13. While the matter rested at that, the respondent No.
1, Mrs. Purnima Manthena (respondent No. 4), Mrs. Indira
Pusapati (respondent No. 5) and Ms. Mahima Datla
(appellant) addressed a letter dated 24.5.2013 to the Board
of Directors conveying the decision of the members of the
HUF on consensus to divide 4594 shares thereof (HUF) held
by Dr. Vijay Kumar Datla, in equal shares. They also
appended to the letter, a Memorandum Of Undertaking to
this effect and requested the company to effect transmission
of shares in their favour, on the said basis.

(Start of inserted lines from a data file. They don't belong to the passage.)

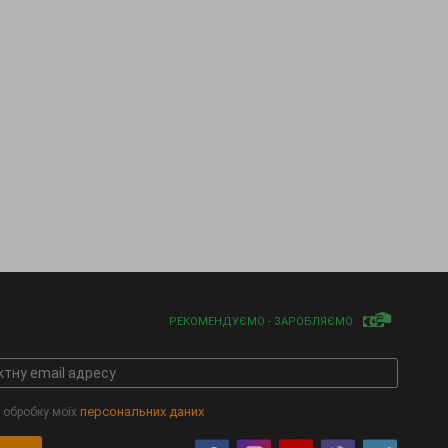
РЕКОМЕНДУЄМО - ЗАРОБЛЯЄМО
персональних даних
 обробку моїх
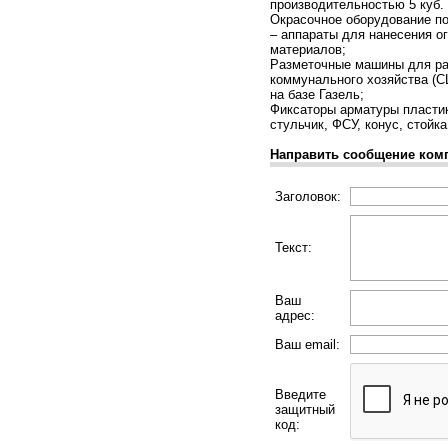
производительностью 5 куб. 
Окрасочное оборудование по
– аппараты для нанесения о
материалов;
Разметочные машины для раз
коммунального хозяйства (С
на базе Газель;
Фиксаторы арматуры пластик
стульчик, ФСУ, конус, стойк
Направить сообщение ком
Заголовок:
Текст:
Ваш
адрес:
Ваш email:
Введите
защитный
код:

14. Incidentally on the same day i.e. 24.5.2013, a
meeting of the Board of Directors was convened in which,
as respondent No. 1 was absent, leave of absence was
granted to her. In the said meeting, amongst other, taking
note of the Memorandum Of Understanding referred to in
the aforementioned letter dated 24.5.2013 signed by the
respondent No. 1 and Mrs. Purnima Manthena (respondent
No. 4), Mrs. Indira Pusapati (respondent No. 5) and Ms.
Mahima Datla (appellant), 4594 equity shares held by Dr.
Vijay Kumar Datla (HUF) were transmitted in their favour
in equal shares.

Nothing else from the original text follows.